WHAT YOU ARE ASKED TO DO> Where the word "maka" shows up in the entries below, please copy the whole line.

(Extracted records)
-- Opening Marker --

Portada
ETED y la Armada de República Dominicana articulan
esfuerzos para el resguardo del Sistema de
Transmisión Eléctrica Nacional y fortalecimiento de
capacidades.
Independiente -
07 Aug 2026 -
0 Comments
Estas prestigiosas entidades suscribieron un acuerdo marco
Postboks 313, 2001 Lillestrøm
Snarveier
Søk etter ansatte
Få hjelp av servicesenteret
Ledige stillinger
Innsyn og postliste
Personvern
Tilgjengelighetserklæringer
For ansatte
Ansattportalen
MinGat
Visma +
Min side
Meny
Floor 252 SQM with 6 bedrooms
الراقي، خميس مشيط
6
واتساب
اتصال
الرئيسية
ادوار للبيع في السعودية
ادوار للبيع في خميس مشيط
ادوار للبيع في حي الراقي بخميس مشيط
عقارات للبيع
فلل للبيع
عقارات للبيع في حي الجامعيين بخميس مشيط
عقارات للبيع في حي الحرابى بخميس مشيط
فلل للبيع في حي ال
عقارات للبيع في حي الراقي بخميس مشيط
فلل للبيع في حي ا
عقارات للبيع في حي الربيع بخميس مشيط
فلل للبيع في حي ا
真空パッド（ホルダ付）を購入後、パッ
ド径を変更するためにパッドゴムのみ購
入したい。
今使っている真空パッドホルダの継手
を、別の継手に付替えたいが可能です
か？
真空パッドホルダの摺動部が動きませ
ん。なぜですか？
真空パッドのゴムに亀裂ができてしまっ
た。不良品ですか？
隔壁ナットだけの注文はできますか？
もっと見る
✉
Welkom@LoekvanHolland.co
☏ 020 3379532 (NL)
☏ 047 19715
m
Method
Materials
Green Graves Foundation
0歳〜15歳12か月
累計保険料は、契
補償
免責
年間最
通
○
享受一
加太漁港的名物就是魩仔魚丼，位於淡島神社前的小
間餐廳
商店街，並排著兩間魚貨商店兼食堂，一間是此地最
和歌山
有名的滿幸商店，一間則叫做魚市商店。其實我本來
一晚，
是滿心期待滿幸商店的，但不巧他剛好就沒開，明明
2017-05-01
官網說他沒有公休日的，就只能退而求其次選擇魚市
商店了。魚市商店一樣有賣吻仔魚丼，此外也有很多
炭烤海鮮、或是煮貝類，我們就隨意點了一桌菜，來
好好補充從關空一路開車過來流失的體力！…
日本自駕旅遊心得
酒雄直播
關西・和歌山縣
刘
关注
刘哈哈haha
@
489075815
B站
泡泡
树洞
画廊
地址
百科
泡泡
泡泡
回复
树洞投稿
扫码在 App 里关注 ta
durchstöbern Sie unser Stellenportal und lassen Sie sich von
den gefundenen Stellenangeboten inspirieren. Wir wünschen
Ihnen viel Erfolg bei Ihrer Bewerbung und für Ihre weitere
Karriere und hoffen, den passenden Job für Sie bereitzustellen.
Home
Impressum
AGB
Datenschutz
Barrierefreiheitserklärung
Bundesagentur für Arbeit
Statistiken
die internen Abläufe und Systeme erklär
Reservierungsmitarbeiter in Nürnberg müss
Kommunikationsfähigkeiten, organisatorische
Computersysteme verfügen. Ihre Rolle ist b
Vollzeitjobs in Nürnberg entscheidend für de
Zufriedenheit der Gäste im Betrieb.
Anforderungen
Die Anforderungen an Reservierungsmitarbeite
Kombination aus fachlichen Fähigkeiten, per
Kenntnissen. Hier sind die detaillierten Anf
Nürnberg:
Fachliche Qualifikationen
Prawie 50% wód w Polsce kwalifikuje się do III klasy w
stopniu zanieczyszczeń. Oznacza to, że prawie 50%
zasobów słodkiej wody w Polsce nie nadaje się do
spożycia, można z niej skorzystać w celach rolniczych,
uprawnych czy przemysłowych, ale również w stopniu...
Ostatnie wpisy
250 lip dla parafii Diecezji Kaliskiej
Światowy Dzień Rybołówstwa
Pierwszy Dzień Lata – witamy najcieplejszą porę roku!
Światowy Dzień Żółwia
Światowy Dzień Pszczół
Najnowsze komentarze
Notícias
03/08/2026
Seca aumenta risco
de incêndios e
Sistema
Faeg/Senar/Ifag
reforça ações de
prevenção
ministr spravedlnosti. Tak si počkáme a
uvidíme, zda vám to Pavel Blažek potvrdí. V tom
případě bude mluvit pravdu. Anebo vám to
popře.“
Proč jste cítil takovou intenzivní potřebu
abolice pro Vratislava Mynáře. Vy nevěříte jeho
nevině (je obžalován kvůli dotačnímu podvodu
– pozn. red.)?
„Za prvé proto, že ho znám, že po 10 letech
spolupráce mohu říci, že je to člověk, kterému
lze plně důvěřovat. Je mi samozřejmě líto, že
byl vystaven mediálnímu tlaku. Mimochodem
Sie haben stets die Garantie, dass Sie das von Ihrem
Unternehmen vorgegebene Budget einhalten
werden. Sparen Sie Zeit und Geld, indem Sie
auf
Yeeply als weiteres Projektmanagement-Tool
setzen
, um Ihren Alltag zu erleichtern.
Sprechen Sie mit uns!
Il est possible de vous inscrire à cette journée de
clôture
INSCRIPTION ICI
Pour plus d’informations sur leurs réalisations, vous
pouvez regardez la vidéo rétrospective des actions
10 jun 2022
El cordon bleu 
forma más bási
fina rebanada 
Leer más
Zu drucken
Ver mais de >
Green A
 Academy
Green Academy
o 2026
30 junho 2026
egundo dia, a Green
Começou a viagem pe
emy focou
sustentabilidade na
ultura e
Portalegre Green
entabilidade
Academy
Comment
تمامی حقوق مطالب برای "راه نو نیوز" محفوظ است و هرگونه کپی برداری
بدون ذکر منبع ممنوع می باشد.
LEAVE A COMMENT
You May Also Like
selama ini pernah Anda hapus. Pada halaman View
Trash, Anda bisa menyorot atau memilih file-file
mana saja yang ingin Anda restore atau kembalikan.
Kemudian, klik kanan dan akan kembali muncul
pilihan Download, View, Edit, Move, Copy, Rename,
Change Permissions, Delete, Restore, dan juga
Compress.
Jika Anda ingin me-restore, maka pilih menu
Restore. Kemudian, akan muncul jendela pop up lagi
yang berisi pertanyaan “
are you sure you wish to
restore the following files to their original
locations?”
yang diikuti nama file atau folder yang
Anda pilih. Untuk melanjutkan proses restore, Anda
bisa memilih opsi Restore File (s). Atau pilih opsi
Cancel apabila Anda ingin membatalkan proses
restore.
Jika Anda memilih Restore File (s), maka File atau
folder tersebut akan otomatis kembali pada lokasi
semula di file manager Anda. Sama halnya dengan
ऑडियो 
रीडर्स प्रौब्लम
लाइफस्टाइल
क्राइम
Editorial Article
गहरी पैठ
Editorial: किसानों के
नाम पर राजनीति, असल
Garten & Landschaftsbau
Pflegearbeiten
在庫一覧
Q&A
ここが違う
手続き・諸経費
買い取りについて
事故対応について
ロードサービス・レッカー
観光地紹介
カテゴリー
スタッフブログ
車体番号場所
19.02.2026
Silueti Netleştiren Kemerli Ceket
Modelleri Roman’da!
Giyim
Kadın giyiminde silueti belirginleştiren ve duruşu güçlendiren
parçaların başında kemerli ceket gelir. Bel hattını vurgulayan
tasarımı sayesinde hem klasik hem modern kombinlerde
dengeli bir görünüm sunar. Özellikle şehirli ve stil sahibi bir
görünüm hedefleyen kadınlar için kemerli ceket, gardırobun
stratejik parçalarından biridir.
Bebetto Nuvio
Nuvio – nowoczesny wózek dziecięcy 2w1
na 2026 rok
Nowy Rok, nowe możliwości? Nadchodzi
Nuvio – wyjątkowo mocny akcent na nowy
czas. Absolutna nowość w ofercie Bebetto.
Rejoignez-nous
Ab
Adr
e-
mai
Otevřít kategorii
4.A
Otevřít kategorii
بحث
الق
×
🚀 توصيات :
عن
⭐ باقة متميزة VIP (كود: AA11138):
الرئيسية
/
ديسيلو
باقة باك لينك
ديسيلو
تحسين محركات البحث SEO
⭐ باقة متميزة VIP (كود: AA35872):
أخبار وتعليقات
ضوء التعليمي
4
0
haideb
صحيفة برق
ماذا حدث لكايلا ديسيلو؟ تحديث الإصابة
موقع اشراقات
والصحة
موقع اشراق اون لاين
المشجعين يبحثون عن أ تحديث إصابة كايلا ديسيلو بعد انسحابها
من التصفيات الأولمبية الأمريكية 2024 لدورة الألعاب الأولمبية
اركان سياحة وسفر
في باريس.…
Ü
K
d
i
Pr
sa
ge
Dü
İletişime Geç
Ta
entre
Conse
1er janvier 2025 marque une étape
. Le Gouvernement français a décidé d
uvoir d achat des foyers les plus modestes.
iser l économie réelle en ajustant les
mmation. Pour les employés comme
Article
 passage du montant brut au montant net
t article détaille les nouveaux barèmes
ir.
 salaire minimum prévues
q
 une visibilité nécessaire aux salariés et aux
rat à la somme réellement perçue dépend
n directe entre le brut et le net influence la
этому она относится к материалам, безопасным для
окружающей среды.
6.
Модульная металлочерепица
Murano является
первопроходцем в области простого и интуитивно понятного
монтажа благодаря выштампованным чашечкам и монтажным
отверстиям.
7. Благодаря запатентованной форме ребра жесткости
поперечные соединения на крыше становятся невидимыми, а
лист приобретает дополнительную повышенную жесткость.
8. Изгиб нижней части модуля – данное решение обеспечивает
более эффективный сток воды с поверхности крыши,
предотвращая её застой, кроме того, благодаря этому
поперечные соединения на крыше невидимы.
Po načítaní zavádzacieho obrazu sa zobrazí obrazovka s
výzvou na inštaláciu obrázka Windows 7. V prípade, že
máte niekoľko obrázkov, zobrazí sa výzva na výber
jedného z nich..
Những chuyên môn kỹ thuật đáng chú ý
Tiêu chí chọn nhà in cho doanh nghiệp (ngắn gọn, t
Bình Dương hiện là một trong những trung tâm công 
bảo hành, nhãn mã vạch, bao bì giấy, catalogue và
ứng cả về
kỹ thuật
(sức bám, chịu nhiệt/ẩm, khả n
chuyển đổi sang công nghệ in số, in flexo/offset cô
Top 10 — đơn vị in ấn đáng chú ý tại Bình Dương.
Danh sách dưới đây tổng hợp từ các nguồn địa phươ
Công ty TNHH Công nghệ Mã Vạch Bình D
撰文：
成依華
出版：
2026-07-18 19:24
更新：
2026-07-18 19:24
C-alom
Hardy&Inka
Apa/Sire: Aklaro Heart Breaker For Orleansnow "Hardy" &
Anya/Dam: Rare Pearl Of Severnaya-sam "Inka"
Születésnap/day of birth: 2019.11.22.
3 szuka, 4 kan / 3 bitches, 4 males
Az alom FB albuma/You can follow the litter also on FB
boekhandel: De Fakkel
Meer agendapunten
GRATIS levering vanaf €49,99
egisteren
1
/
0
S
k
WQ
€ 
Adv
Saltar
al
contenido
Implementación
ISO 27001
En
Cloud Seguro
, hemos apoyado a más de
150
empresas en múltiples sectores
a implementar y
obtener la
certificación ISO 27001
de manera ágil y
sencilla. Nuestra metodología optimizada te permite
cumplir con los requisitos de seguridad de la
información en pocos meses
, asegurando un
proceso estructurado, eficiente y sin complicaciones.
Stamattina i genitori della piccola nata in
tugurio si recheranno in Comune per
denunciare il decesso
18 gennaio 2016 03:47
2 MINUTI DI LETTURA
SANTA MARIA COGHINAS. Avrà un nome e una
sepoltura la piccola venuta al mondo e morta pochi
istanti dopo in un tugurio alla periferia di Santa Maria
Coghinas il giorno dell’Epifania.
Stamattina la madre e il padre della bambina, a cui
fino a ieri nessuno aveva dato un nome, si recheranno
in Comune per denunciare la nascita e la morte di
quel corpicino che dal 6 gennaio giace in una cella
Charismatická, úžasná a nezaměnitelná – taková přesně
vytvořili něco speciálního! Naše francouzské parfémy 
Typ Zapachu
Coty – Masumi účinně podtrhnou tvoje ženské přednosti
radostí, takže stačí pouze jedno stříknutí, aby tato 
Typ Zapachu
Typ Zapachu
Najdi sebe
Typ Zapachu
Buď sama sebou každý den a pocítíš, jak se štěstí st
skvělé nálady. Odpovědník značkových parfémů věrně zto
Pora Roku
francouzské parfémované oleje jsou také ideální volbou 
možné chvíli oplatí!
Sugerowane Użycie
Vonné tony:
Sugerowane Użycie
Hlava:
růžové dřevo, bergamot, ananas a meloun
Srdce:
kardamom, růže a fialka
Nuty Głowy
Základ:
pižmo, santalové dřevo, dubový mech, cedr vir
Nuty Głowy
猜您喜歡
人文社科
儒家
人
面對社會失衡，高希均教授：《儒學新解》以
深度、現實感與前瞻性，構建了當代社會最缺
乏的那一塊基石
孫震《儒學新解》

-- Closing Marker --

RESULT FOR THIS EXERCISE>
Jika Anda ingin me-restore, maka pilih menu
Jika Anda memilih Restore File (s), maka File atau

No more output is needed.